# Introduction to Machine Learning with Alerts

The objective of this hands-on activity is to create and evaluate a Real-Bogus classifier using ZTF alert data.  You will be provided with a curated set of data which has already been labeled via the marshalls and the zooniverse website.  In this exercise, you will:

1. Load data
2. Examine and select features
3. Curate a test and training set
4. Train a machine learned classifier
5. Compare the performance of different learning algorithms
6. [ optional ] experiment with alternate feature selections and compare performance
7. [ optional ] label additional examples and incorporate into training set

#### What's Not Covered

There are many topics to cover, and due to time constraints, we cannot cover them all.  Omitted is a discussion of [cross validation](http://scikit-learn.org/stable/modules/cross_validation.html) and [hyperparameter tuning](http://scikit-learn.org/stable/modules/grid_search.html).  I encourage you to click through and read those articles by sklearn.

## 1. Load Data

Visit the [ZTFSS github repo](https://github.com/ZwickyTransientFacility/ztfss18/tree/master/data) to retrieve the file labeled *labeled.npy*.  This file contains data that has been labeled either 0 (BOGUS) or 1 (REAL).  The final column in the npy file contains label.

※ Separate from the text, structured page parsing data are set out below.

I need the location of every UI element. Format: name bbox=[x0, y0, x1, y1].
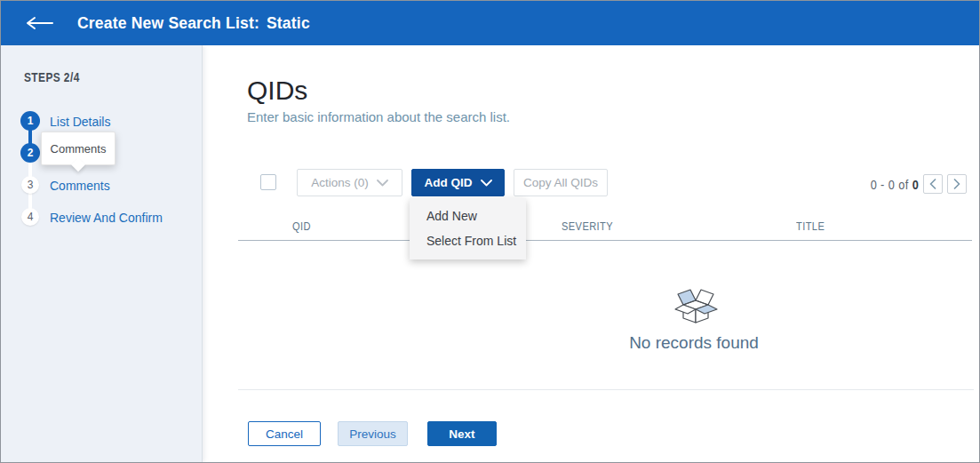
create-search-list-window: Create New Search List:Static STEPS 2/4 … bbox=[0, 0, 980, 463]
chevron-right-icon bbox=[953, 179, 960, 189]
back-button[interactable] bbox=[26, 16, 54, 30]
copy-all-qids-button[interactable]: Copy All QIDs bbox=[514, 169, 608, 196]
cancel-button[interactable]: Cancel bbox=[248, 421, 321, 446]
column-header-severity[interactable]: SEVERITY bbox=[562, 220, 622, 233]
page-subtitle: Enter basic information about the search… bbox=[247, 109, 510, 124]
window-title-text: Create New Search List: bbox=[77, 14, 259, 32]
pagination-range: 0 - 0 of 0 bbox=[870, 177, 919, 192]
next-page-button[interactable] bbox=[947, 174, 967, 194]
open-box-icon bbox=[671, 282, 721, 328]
header-bar: Create New Search List:Static bbox=[1, 1, 979, 45]
chevron-down-icon bbox=[481, 180, 492, 187]
pagination-total: 0 bbox=[912, 177, 919, 192]
step-circle-1[interactable]: 1 bbox=[20, 111, 40, 131]
empty-state-message: No records found bbox=[594, 333, 794, 353]
copy-all-qids-label: Copy All QIDs bbox=[523, 176, 598, 189]
table-header-divider bbox=[238, 240, 972, 241]
chevron-down-icon bbox=[377, 180, 388, 187]
actions-button-label: Actions (0) bbox=[311, 176, 369, 189]
window-title: Create New Search List:Static bbox=[77, 14, 310, 33]
step-circle-3[interactable]: 3 bbox=[21, 176, 39, 194]
add-qid-button[interactable]: Add QID bbox=[411, 169, 505, 196]
steps-sidebar: STEPS 2/4 1 2 3 4 List Details Comments … bbox=[1, 45, 203, 462]
next-button[interactable]: Next bbox=[427, 421, 497, 446]
step-tooltip: Comments bbox=[41, 132, 116, 165]
menu-item-add-new[interactable]: Add New bbox=[410, 204, 526, 228]
sidebar-item-review-and-confirm[interactable]: Review And Confirm bbox=[50, 211, 163, 225]
step-circle-4[interactable]: 4 bbox=[21, 208, 39, 226]
back-arrow-icon bbox=[26, 16, 54, 30]
window-title-mode: Static bbox=[267, 14, 310, 32]
footer-divider bbox=[238, 389, 974, 390]
sidebar-item-comments[interactable]: Comments bbox=[50, 179, 110, 193]
add-qid-dropdown-menu: Add New Select From List bbox=[410, 198, 526, 259]
actions-button[interactable]: Actions (0) bbox=[297, 169, 402, 196]
add-qid-button-label: Add QID bbox=[425, 176, 473, 189]
column-header-title[interactable]: TITLE bbox=[796, 220, 830, 233]
select-all-checkbox[interactable] bbox=[260, 174, 276, 190]
chevron-left-icon bbox=[929, 179, 936, 189]
menu-item-select-from-list[interactable]: Select From List bbox=[410, 228, 526, 253]
previous-page-button[interactable] bbox=[923, 174, 943, 194]
step-circle-2[interactable]: 2 bbox=[20, 143, 40, 163]
page-title: QIDs bbox=[247, 76, 307, 106]
column-header-qid[interactable]: QID bbox=[292, 220, 315, 233]
sidebar-item-list-details[interactable]: List Details bbox=[50, 115, 110, 129]
pagination: 0 - 0 of 0 bbox=[862, 174, 967, 194]
previous-button[interactable]: Previous bbox=[338, 421, 408, 446]
steps-progress-label: STEPS 2/4 bbox=[24, 70, 90, 84]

The columns of the *labeled.npy* are:

[ magpsf, sigmapsf, chipsf, magap, sigmagap, magapbig, sigmagapbig, sky, magdiff, fwhm, classtar, mindtoedge, magfromlim, seeratio, aimage, bimage, aimagerat, bimagerat, elong, nneg, nbad, sumrat, distnr, magnr, sigmagnr, chinr, sharpnr, ranr, decnr, ssdistnr, ssmagnr, scorr, scimaglim, refmaglim, zpmaginpsci, zpmaginpsciunc, zpdiff, zpref, fluxrat, scigain, scisat, scibckgnd, scisigpix, sciinpseeing, refsat, refbckgnd, refsigpix, refinpseeing, pdiffbckgnd, ndiffbckgnd, diffsigpix, diffnbadpixbef, diffnbadpixaft, diffpctbad, diffmaglim, difffwhm, difnumnoisepix, diffavgsqbef, diffavgsqaft, diffavgsqchg, diffavgchisqaft, infobitssci, infobitsref, ncandscimrefraw, ncandscimreffilt, ncandrefmsciraw, ncandrefmscifilt, status] 



In [None]:
import numpy as np
dat = np.load('../data/ml-alerts/labeled.npy')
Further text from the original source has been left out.